# Lamp auger



## Graybeard (Nov 4, 2015)

I'm told it's also called a shell auger. https://www.woodturnerscatalog.com/p/65/5330/Turners-Select-3-8"-Lamp-Auger?term=lamp auger

Wondering if anyone had a video of how to sharpen such a tool? I tried mine to drill through a rolling pin and it simply wouldn't cut at all.


----------



## Schroedc (Nov 4, 2015)

Graybeard said:


> I'm told it's also called a shell auger. https://www.woodturnerscatalog.com/p/65/5330/Turners-Select-3-8"-Lamp-Auger?term=lamp auger
> 
> Wondering if anyone had a video of how to sharpen such a tool?
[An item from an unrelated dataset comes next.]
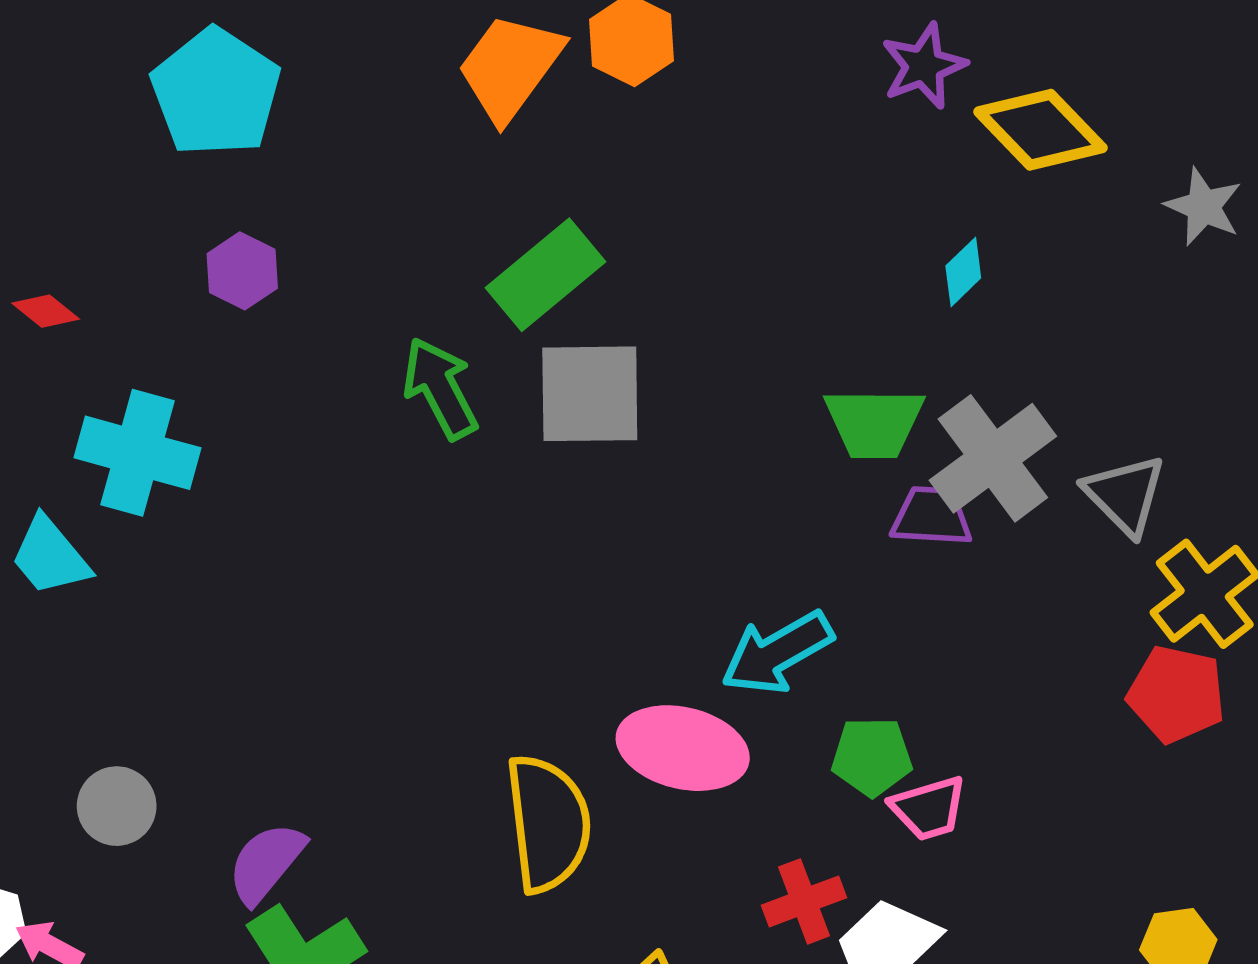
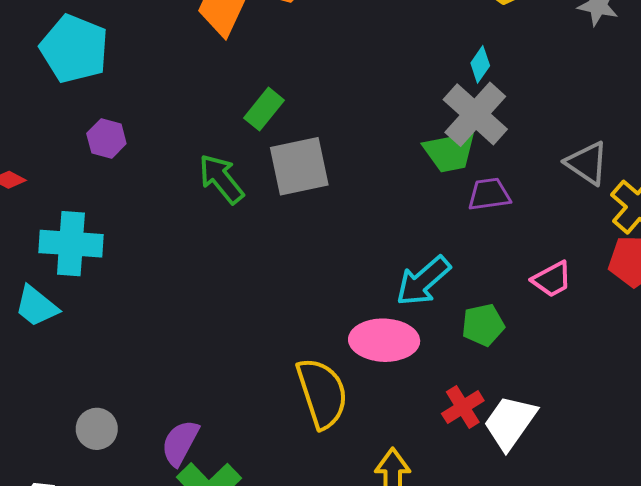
green rectangle: (546, 275) -> (264, 109), size x0.7
gray cross: (993, 458) -> (475, 114), moved
pink trapezoid: (929, 808) -> (552, 279), moved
I tried mine to drill through a rolling pin and it simply wouldn't cut at all.



I'll be interested to see that, I'm still using an antique bit that's about 2 feet long that came with a pile of Brace and Bit stuff I bought.


----------



## Graybeard (Nov 4, 2015)

Sounds like a road trip is in order. Good time to get away from the shop for a day.


----------



## Schroedc (Nov 4, 2015)

Graybeard said:


> Sounds like a road trip is in order. Good time to get away from the shop for a day.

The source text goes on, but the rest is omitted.